EXERCISE → This exercise calls for every line of the data below with the string "maxage" in it.

SOURCE MATERIAL →
####
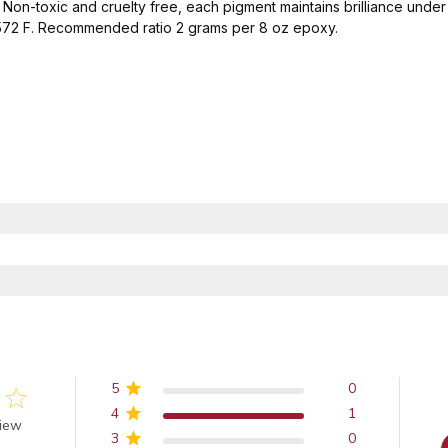
Non-toxic and cruelty free, each pigment maintains brilliance under p
-572 F. Recommended ratio 2 grams per 8 oz epoxy.
5
0
4
1
 of 5 stars
view
3
0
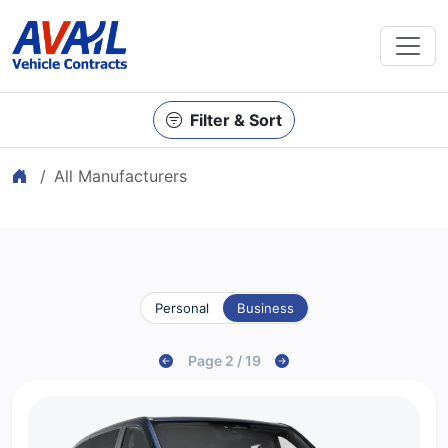
Filter & Sort
Home
All Manufacturers
Personal
Business
Page 2 / 19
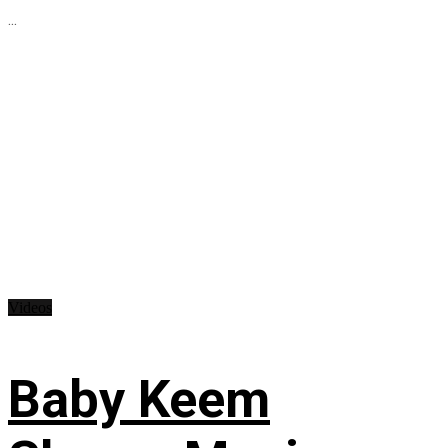
...
Videos
Baby Keem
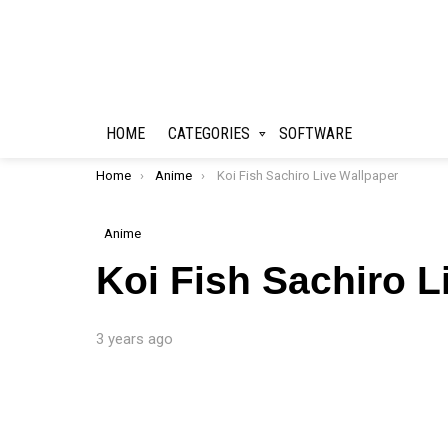
HOME
CATEGORIES
SOFTWARE
You are here:
Home
Anime
Koi Fish Sachiro Live Wallpaper
Anime
Koi Fish Sachiro L
3 years ago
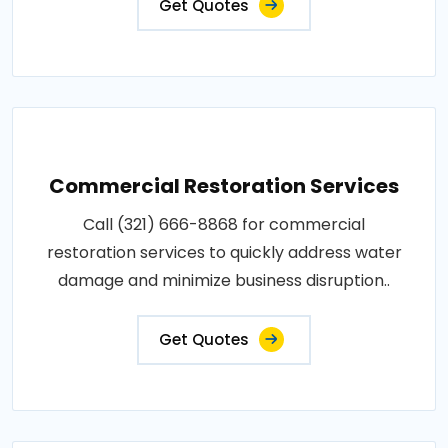
Get Quotes
Commercial Restoration Services
Call (321) 666-8868 for commercial
restoration services to quickly address water
damage and minimize business disruption..
Get Quotes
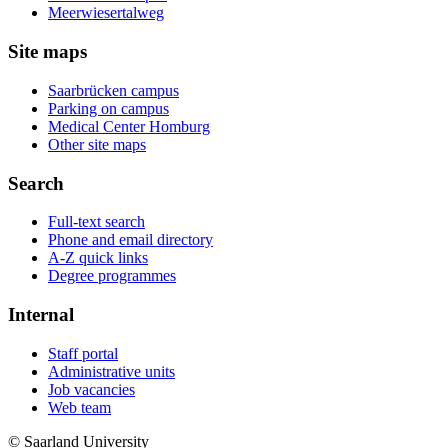
Meerwiesertalweg
Site maps
Saarbrücken campus
Parking on campus
Medical Center Homburg
Other site maps
Search
Full-text search
Phone and email directory
A-Z quick links
Degree programmes
Internal
Staff portal
Administrative units
Job vacancies
Web team
© Saarland University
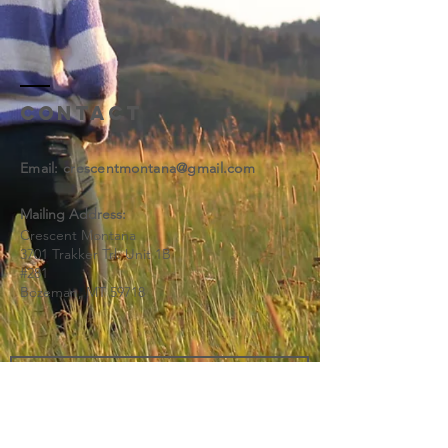
Contact
Email: ​
crescentmontana@gmail.com
Mailing Address:
Crescent Montana
3701 Trakker Trl. Unit 1B
#281
Bozeman, MT 59718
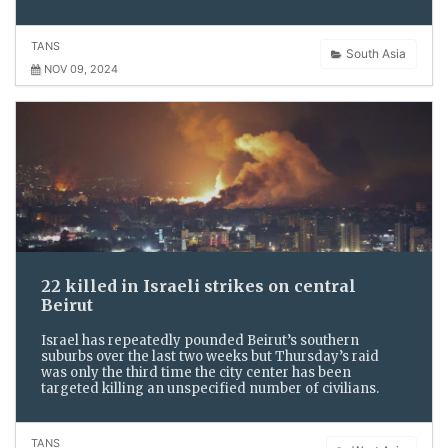
TANS
South Asia
NOV 09, 2024
22 killed in Israeli strikes on central
Beirut
Israel has repeatedly pounded Beirut’s southern
suburbs over the last two weeks but Thursday’s raid
was only the third time the city center has been
targeted killing an unspecified number of civilians.
TANS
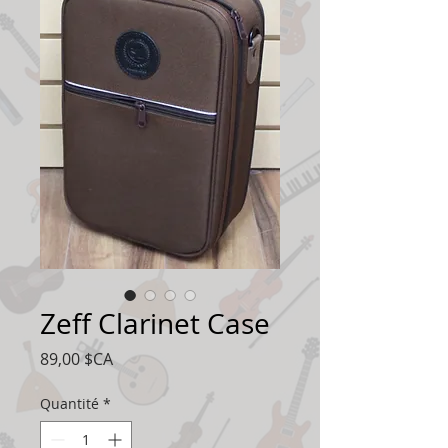
Zeff Clarinet Case
Prix
89,00 $CA
Quantité
*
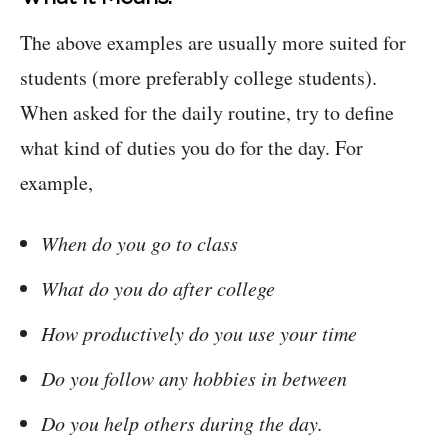
The above examples are usually more suited for
students (more preferably college students).
When asked for the daily routine, try to define
what kind of duties you do for the day. For
example,
When do you go to class
What do you do after college
How productively do you use your time
Do you follow any hobbies in between
Do you help others during the day.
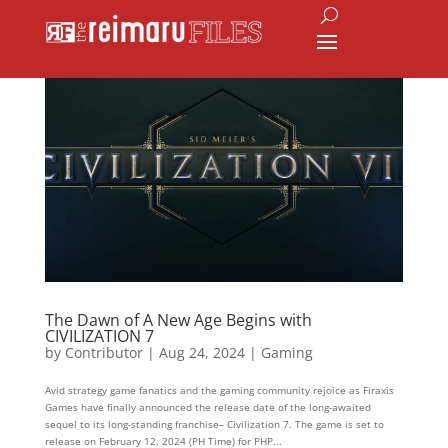
The Dawn of A New Age Begins with
CIVILIZATION 7
by
Contributor
|
Aug 24, 2024
|
Gaming
Avid strategy game fanatics and the gaming community rejoice as Firaxis
Games have finally announced the release date of the long-awaited
sequel to its long-standing franchise– Civilization 7. The game is set to
release on February 12, 2024 (PH Time) for PHP...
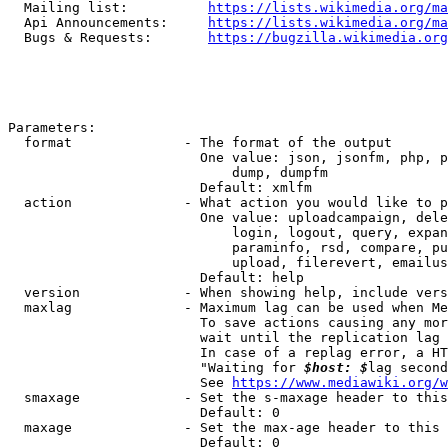
  Mailing list:          
https://lists.wikimedia.org/ma
  Api Announcements:     
https://lists.wikimedia.org/ma
  Bugs & Requests:       
https://bugzilla.wikimedia.org
Parameters:

  format              - The format of the output

                        One value: json, jsonfm, php, p
                            dump, dumpfm

                        Default: xmlfm

  action              - What action you would like to p
                        One value: uploadcampaign, dele
                            login, logout, query, expan
                            paraminfo, rsd, compare, pu
                            upload, filerevert, emailus
                        Default: help

  version             - When showing help, include vers
  maxlag              - Maximum lag can be used when Me
                        To save actions causing any mor
                        wait until the replication lag 
                        In case of a replag error, a HT
                        "Waiting for 
$host: $
lag second
                        See 
https://www.mediawiki.org/w
  smaxage             - Set the s-maxage header to this
                        Default: 0

  maxage              - Set the max-age header to this 
                        Default: 0
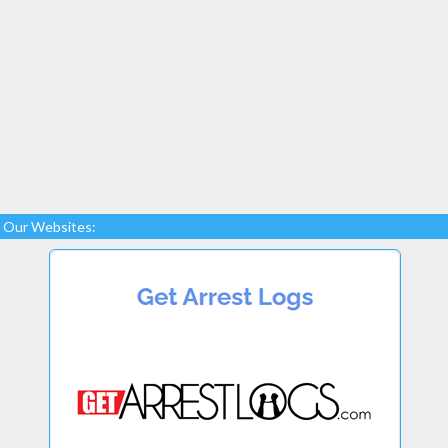
Our Websites:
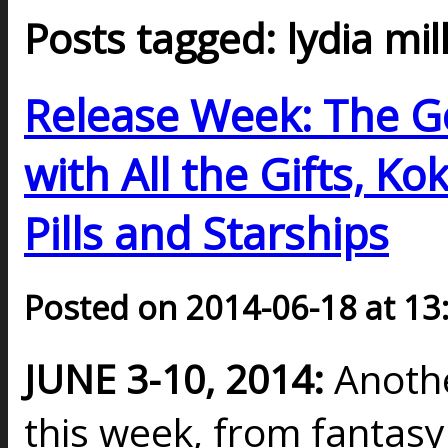
Posts tagged: lydia mil
Release Week: The Go
with All the Gifts, K
Pills and Starships
Posted on 2014-06-18 at 13
JUNE 3-10, 2014:
Anothe
this week, from fantasy t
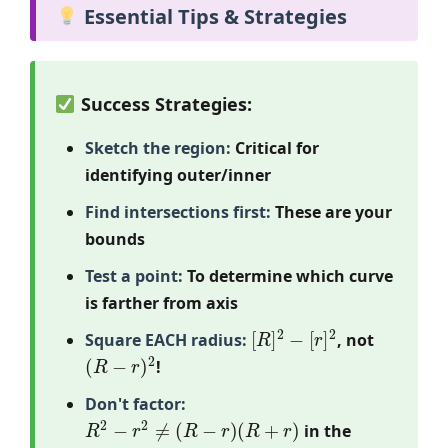
Essential Tips & Strategies
Success Strategies:
Sketch the region:
Critical for
identifying outer/inner
Find intersections first:
These are your
bounds
Test a point:
To determine which curve
is farther from axis
[
R
]
2
−
[
r
]
2
Square EACH radius:
, not
(
R
−
r
)
2
!
Don't factor:
R
2
−
r
2
≠
(
R
−
r
)
(
R
+
r
)
in the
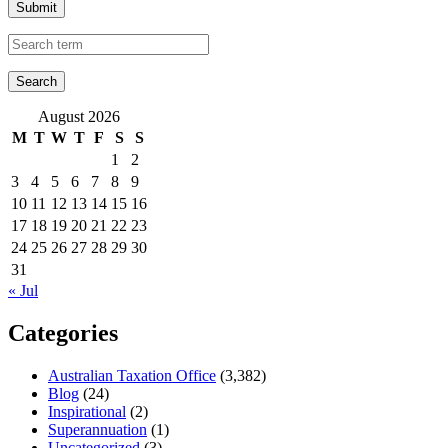
Submit
August 2026
M
T
W
T
F
S
S
1
2
3
4
5
6
7
8
9
10
11
12
13
14
15
16
17
18
19
20
21
22
23
24
25
26
27
28
29
30
31
« Jul
Categories
Australian Taxation Office
(3,382)
Blog
(24)
Inspirational
(2)
Superannuation
(1)
Uncategorized
(3)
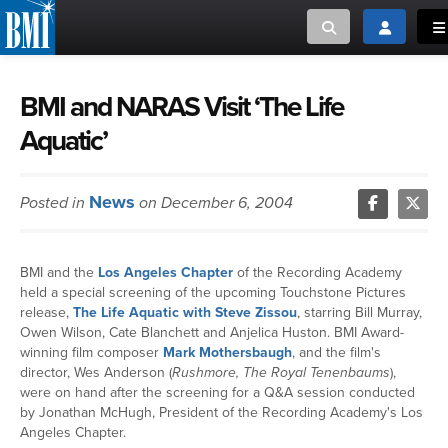
Toggle search
Toggle log
To
MUSIC CREATORS AND PUBLISHERS
ABOUT
BMI and NARAS Visit ‘The Life
Aquatic’
or Search Songview
MUSIC USERS/LICENSEES
CREATORS
CLOSE
News
Posted in
on December 6, 2004
MUSIC USERS
NEWS
BMI and the
Los Angeles Chapter
of the Recording Academy
held a special screening of the upcoming Touchstone Pictures
CAREERS
release,
The Life Aquatic with Steve Zissou
, starring Bill Murray,
Owen Wilson, Cate Blanchett and Anjelica Huston. BMI Award-
winning film composer
Mark Mothersbaugh
, and the film's
ADVOCACY
director, Wes Anderson (
Rushmore, The Royal Tenenbaums
),
were on hand after the screening for a Q&A session conducted
by Jonathan McHugh, President of the Recording Academy's Los
LOGIN
Angeles Chapter.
####
ANSWER AREA →
  smaxage             - Set the s-maxage header to this
  maxage              - Set the max-age header to this 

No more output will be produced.